解像度が72pdiしかありません。フリーの写真素材や、デジカメの写真はこの解像度になっていることが多いです。72dpiは基本的にウェブ(モニタ)表示の解像度ですが、この画像は印刷しても十分きれいに見えます。それはドキュメントサイズが大きく画像情報を多く含んでいるからです。
イメージ>画像解像度を選択します。
解像度を変更しますが、まず「画像の再サンプル」のチェックを必ず外します。
次に解像度を72→600に修正します。
Photoshop用アクションファイルを読み込む
アクションファイルをダウンロードする
画像準備ができたら、アクションファイルをダウンロードします。
【のぞむ的デジタル漫画入門>漫画ができるまで】
※ページの一番下にダウンロードリンクがあります。
解凍すると「haikei.atn」というアクションファイルになります。
アクションを一度も使ったことがない場合は敷居が高そうに思えるかもしれませんが、使うにはファイルを読み込むだけです。

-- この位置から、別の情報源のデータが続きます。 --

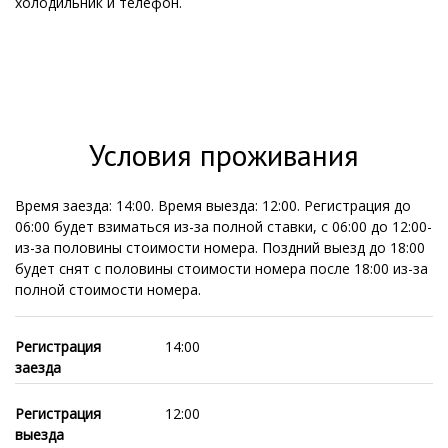
холодильник и телефон.
Условия проживания
Время заезда: 14:00. Время выезда: 12:00. Регистрация до
06:00 будет взиматься из-за полной ставки, с 06:00 до 12:00-
из-за половины стоимости номера. Поздний выезд до 18:00
будет снят с половины стоимости номера после 18:00 из-за
полной стоимости номера.
Регистрация
14:00
заезда
Регистрация
12:00
выезда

ちなみに「アクション」とは、処理工程を記憶させ、同じ動作をファイルに行う機能です。
たとえば、印刷用のファイルをウェブ用に処理したい場合、一枚くらいなら簡単ですが100枚単位だとうんざりしてしまいますよね。
解像度を300pdi→72dpiに、カラーモードをCMYK→RBGにという処理を100枚程度なら一分もかからずに処理してくれます。(PCの処理能力にもよりますが…)

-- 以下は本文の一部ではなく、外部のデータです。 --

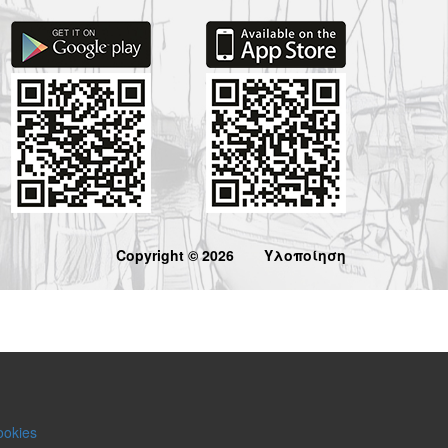
Copyright © 2026
Υλοποίηση
ookies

今回は詳しく書きませんが、アクション機能は同じ処理を繰り返すとき、複雑な処理を行うときに活躍する機能です。
参考書には関連する「バッチ処理」とか「ドロップレット」なども載ってると思いますので参考にどうぞ。
Photoshopにアクションファイルを読み込む
ウィンドウ>アクションからアクションパネルを表示させておきます。
パネルの右上のメニューから「アクションを読み込み」を選択
背景画像を下準備する
アクションを実行する前に、背景画像を少し処理しておきます。
(綺麗にモノクロ化するための下準備です)
- トーンカーブでコントラストと色調をはっきりさせる
編集>色調補正>トーンカーブ
カーブがS字になるように調整してください。 - 写真の荒さを飛ばす
フィルタ>ぼかし(ガウス) - 被写体のエッジを強調する
フィルタ>アンシャープマスク
・量…画像の境界線の明るさの違いです。数値が大きくなるとエッジが際立ちます。やりすぎると画像が汚くなって(荒れて)しまうので注意。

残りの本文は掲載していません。